Repurposing a speech classifier to steer diffusion-based speech generation
This paper explores a simpler way to steer a modern speech generator. The authors start from a conventionally trained noise-conditioned speech classifier and attach a small generative subnetwork to it. By keeping the classifier frozen and training only the new subnetwork, they aim to do conditional speech generation with one backbone instead of two separate models. They report that this approach gives high-quality audio while cutting memory use and computation compared with the usual two-model pipeline.
The core idea relies on diffusion models. In diffusion generation, a model learns how to undo noise that was gradually added to real data. That undoing step needs a “score” function, which most systems learn with a U-Net style network. A common way to guide generation toward a desired label is classifier guidance, which uses a classifier’s gradients to push samples to a target class. Classifier guidance usually needs both a trained score model and a separate classifier. The authors instead freeze a pretrained noise-conditioned classifier and attach a lightweight decoder-style adapter — called ScoreSubnet — that learns to predict the score by reusing the classifier’s intermediate feature maps and certain backpropagated gradient signals.

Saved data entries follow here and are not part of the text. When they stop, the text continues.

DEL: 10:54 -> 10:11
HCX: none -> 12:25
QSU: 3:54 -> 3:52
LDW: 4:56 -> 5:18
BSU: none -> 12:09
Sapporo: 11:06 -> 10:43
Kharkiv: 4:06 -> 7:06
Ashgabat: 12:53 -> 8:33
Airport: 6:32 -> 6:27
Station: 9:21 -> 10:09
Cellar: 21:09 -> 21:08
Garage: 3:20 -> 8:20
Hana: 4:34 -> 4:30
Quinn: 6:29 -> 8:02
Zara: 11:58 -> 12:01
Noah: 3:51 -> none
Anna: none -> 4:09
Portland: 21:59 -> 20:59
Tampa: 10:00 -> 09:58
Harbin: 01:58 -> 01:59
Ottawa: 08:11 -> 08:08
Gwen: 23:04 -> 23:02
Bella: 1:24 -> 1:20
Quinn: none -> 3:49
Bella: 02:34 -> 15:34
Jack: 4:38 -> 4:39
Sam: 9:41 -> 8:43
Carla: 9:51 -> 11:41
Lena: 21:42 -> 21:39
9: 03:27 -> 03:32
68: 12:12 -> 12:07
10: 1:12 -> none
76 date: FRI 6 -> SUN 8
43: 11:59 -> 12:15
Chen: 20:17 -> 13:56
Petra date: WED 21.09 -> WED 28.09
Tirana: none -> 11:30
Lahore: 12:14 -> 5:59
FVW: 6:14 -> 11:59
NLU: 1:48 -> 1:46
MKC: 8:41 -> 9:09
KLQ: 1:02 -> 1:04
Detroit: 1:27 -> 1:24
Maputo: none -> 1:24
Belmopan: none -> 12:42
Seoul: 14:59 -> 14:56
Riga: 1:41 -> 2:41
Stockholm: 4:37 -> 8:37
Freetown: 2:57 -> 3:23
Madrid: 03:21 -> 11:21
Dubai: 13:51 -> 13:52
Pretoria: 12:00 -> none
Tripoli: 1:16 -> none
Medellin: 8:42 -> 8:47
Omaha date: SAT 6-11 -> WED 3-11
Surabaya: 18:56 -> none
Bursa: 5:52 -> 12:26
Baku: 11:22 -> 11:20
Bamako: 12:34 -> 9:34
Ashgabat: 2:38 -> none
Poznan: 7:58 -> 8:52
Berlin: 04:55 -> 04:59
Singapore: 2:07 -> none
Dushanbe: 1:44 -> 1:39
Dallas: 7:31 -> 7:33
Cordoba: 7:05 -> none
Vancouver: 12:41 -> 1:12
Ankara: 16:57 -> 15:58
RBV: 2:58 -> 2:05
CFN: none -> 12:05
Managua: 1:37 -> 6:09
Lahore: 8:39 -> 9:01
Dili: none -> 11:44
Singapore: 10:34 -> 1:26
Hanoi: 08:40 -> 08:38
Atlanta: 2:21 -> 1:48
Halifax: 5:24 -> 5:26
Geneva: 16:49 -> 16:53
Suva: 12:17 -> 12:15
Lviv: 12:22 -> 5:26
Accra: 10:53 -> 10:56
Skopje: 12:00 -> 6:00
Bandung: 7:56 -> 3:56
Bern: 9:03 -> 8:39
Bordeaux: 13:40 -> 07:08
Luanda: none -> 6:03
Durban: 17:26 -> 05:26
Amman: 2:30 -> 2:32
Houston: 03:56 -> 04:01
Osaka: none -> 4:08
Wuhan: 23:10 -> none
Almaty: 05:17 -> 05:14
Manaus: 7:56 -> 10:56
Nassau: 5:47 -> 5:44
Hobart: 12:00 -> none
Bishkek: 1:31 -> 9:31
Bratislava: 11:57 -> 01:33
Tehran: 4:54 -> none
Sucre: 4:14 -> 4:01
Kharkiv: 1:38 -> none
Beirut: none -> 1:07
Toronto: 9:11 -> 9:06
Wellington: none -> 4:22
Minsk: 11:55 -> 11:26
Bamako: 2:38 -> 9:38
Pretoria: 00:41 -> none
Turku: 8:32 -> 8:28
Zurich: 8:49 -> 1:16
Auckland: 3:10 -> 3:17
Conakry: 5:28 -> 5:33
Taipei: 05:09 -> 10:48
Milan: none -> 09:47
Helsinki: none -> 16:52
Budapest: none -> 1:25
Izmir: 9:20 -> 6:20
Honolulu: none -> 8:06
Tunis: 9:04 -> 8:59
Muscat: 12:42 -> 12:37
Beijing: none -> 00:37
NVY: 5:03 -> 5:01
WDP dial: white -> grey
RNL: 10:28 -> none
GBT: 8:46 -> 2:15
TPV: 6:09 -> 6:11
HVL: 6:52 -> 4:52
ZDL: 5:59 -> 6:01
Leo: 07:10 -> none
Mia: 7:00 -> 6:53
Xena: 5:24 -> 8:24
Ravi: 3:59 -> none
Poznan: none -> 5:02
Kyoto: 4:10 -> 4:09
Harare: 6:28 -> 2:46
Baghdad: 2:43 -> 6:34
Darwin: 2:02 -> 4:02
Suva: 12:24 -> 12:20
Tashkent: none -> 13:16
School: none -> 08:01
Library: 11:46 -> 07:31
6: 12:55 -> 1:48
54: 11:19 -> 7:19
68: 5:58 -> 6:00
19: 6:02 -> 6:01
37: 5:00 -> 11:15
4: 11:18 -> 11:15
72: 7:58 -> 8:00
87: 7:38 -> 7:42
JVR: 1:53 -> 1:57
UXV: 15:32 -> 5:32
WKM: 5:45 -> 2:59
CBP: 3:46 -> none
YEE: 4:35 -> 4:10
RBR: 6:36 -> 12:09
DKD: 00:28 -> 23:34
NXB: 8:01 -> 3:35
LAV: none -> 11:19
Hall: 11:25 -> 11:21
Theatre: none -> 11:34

Technically, they work in log-Mel filterbank feature space. The classifier is trained with cross-entropy on noisy inputs so it can give time-conditioned class probabilities. During ScoreSubnet training, the classifier’s forward activations (feature taps) and gradient taps obtained by backpropagating a Joint Energy-based Model (JEM) style marginal log density are extracted. These signals are normalized, fused via attention, and fed to a small decoder that is trained with Denoising Score Matching (DSM) to predict the diffusion score. At generation time the learned score replaces the unknown score in the reverse stochastic differential equation and can be combined with standard classifier guidance to produce class-conditional samples. Waveforms are produced from log-Mel features using a pretrained HiFi-GAN vocoder.